Undeniably, accurately evaluating organizational culture is a massive, often underestimated challenge. Much of what defines culture is obscured, and the visible relics merely represent the figurative tip of the iceberg. Yet, culture, as theorized by Schein (2010), comprises everything from observable artifacts to existential beliefs and assumptions.
Working with a colorful bouquet of international organizations, we realized that the recurring behaviors in a work-related context are generally the best approximation of culture, implicitly reflecting people’s underlying assumptions. Following the groundbreaking work of Prof. Charles O’Reilly and his extensively validated Organizational Culture Profile, those observable behaviors can be conceptualized along eight dimensions:
Achieving
Thorough
Customer Centric
Collaborative
Employee-oriented
Transparent
Adaptable
Principled
In short, organizational culture arises from the interplay of the eight dimensions of O’Reilly’s Culture Profile. The variety and diversity of company cultures, in turn, emanates from the specific manifestation of each dimension relative to the others. And while all dimensions appear equally essential, companies must prioritize, accepting the inherent tradeoffs that accompany each decision. The advantageousness of any dimension, for instance, heavily depends on the larger culture – that is, the manifestation of the other seven dimensions. Adaptability, often seen as the holy grail of organizational design, especially in agile gaming companies, can prompt chaotic, unpredictable behaviors if not balanced appropriately. Ultimately, each company has its unique cultural signature, reflecting its core values and beliefs, its existential attitudes, and its formal and informal institutions.

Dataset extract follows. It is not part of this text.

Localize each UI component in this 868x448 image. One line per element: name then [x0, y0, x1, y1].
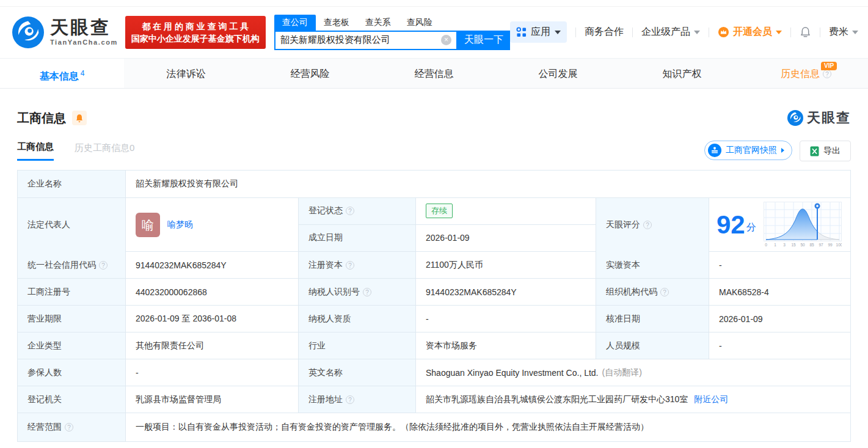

Despite the enormity of this undertaking, companies can break free from the chains of their operational heritage. Just like strategy is a permanent guest in executive boards, culture, too, should have a regular seat at the table in executive boardrooms. Indeed, leaders that deliberately devote time and energy to the initially obscure and outwardly unstructured world of culture, can, with the right tools, create a lasting competitive advantage by neatly aligning strategy and culture to the external circumstances. Ultimately, under the artful leadership of their skilled executives, gaming companies can envision, implement, and hone their desired culture, setting off to new horizons.